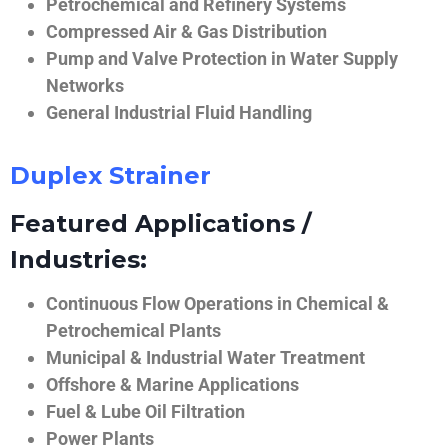
Petrochemical and Refinery Systems
Compressed Air & Gas Distribution
Pump and Valve Protection in Water Supply
Networks
General Industrial Fluid Handling
Duplex Strainer
Featured Applications /
Industries:
Continuous Flow Operations in Chemical &
Petrochemical Plants
Municipal & Industrial Water Treatment
Offshore & Marine Applications
Fuel & Lube Oil Filtration
Power Plants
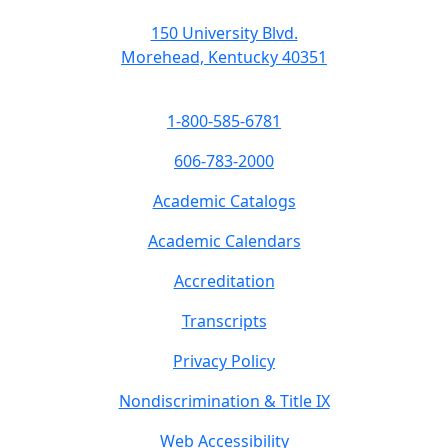
150 University Blvd.
Morehead, Kentucky 40351
1-800-585-6781
606-783-2000
Academic Catalogs
Academic Calendars
Accreditation
Transcripts
Privacy Policy
Nondiscrimination & Title IX
Web Accessibility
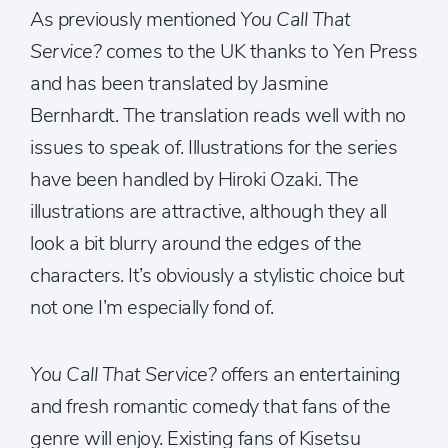
As previously mentioned
You Call That
Service?
comes to the UK thanks to Yen Press
and has been translated by Jasmine
Bernhardt. The translation reads well with no
issues to speak of. Illustrations for the series
have been handled by Hiroki Ozaki. The
illustrations are attractive, although they all
look a bit blurry around the edges of the
characters. It’s obviously a stylistic choice but
not one I’m especially fond of.
You Call That Service?
offers an entertaining
and fresh romantic comedy that fans of the
genre will enjoy. Existing fans of Kisetsu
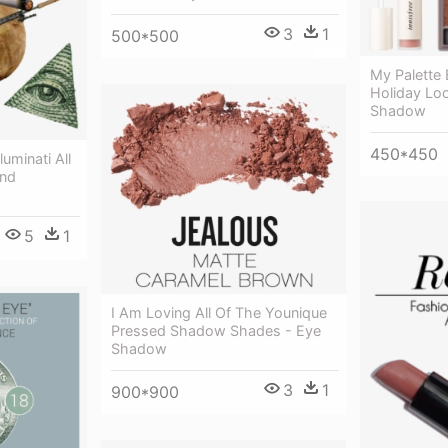
3
1
500*500
My Palette 
Holiday Loo
Shadow
450*450
luminati All
And
5
1
I Am Loving All Of The Younique
Pressed Shadow Shades - Eye
Shadow
3
1
900*900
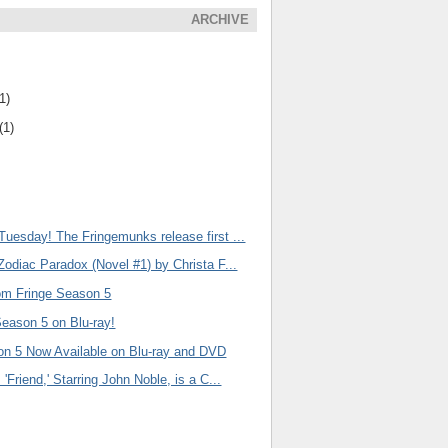
ARCHIVE
1)
(1)
uesday! The Fringemunks release first ...
Zodiac Paradox (Novel #1) by Christa F...
om Fringe Season 5
Season 5 on Blu-ray!
on 5 Now Available on Blu-ray and DVD
'Friend,' Starring John Noble, is a C...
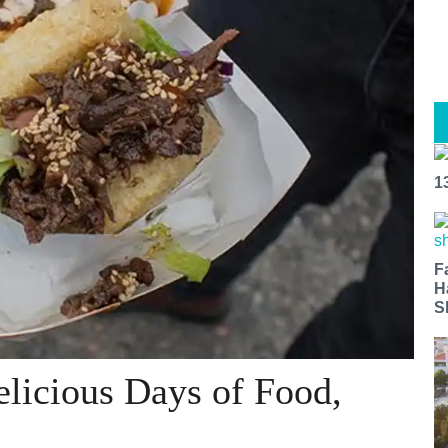
1
F
H
S
elicious Days of Food,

━━━━

Your task.
Your task is to copy the entries in full and exactly, without any images.

The answer.
Petrochemical and Refinery Systems
Compressed Air & Gas Distribution
Pump and Valve Protection in Water Supply
Networks
General Industrial Fluid Handling
Duplex Strainer
Featured Applications /
Industries:
Continuous Flow Operations in Chemical &
Petrochemical Plants
Municipal & Industrial Water Treatment
Offshore & Marine Applications
Fuel & Lube Oil Filtration
Power Plants
150 University Blvd.
Morehead, Kentucky 40351
1-800-585-6781
606-783-2000
Academic Catalogs
Academic Calendars
Accreditation
Transcripts
Privacy Policy
Nondiscrimination & Title IX
Web Accessibility
As previously mentioned
You Call That
Service?
comes to the UK thanks to Yen Press
and has been translated by Jasmine
Bernhardt. The translation reads well with no
issues to speak of. Illustrations for the series
have been handled by Hiroki Ozaki. The
illustrations are attractive, although they all
look a bit blurry around the edges of the
characters. It’s obviously a stylistic choice but
not one I’m especially fond of.
You Call That Service?
offers an entertaining
and fresh romantic comedy that fans of the
genre will enjoy. Existing fans of Kisetsu
3
1
500*500
My Palette 
Holiday Loo
Shadow
450*450
luminati All
And
5
1
I Am Loving All Of The Younique
Pressed Shadow Shades - Eye
Shadow
3
1
900*900
ARCHIVE
1)
(1)
uesday! The Fringemunks release first ...
Zodiac Paradox (Novel #1) by Christa F...
om Fringe Season 5
Season 5 on Blu-ray!
on 5 Now Available on Blu-ray and DVD
'Friend,' Starring John Noble, is a C...
1
F
H
S
elicious Days of Food,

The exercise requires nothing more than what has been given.